Gece yattığımda, başka yerlerde hayal ettim kendimi, hiç gitmemiştim sanki, babam giriyordu kapıdan, ellerinde poşetler, içinden şu sürpriz yumurtalardan çıkıyor, sofrayı kuruyoruz beraber, annem saçlarımı okşuyor aferin kızıma diyerek. Ben yemek yemiyorum, tokum, doyurmuş yüreğimdeki mutluluk beni. Daha hasretmiş, açlıkmış, yoklukmuş, umurumda değil, annemmiş yanımdaki...
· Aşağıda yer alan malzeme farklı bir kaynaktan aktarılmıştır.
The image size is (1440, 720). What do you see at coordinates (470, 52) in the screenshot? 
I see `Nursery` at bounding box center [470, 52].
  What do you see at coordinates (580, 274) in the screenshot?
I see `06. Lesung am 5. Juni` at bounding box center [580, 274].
Sonra uyanıyorum, gerçekler tam karşımda, sırıtıyorlar, arsızlık hat safhada...
Birbirine ekli ama bir o kadar dağınık anının ortasında, kim olduğumu sorgulamak için çok küçüğüm, ağzımda süt kokusu var, biliyorum; çünkü kendi kızım süt kokuyor, onu bağrıma bastığımda anlıyorum, annem neden gitmiş ve neden kalmış yanımda..
Uzun süre, kendime gelemedim, yani yetimhanede, arada bayılıp düştüğümü anımsıyorum, ablalarım olurdu başımda, sevgi kırık dökükte olsa sevgiydi, elimde olsa yüreklerinde ne kadar sıcaklık varsa çekip alırdım sanıyorum, o kadar hasrettim öpülüp koklanmaya, sarılmaya bir başka yüreğe...
Annemi sorardım hep, o gitti derlerdi, bense dönecek derdim... umut, beni büyüten şeydi, yalnızken “neden” diye sorardım, “neden gittin anne?”...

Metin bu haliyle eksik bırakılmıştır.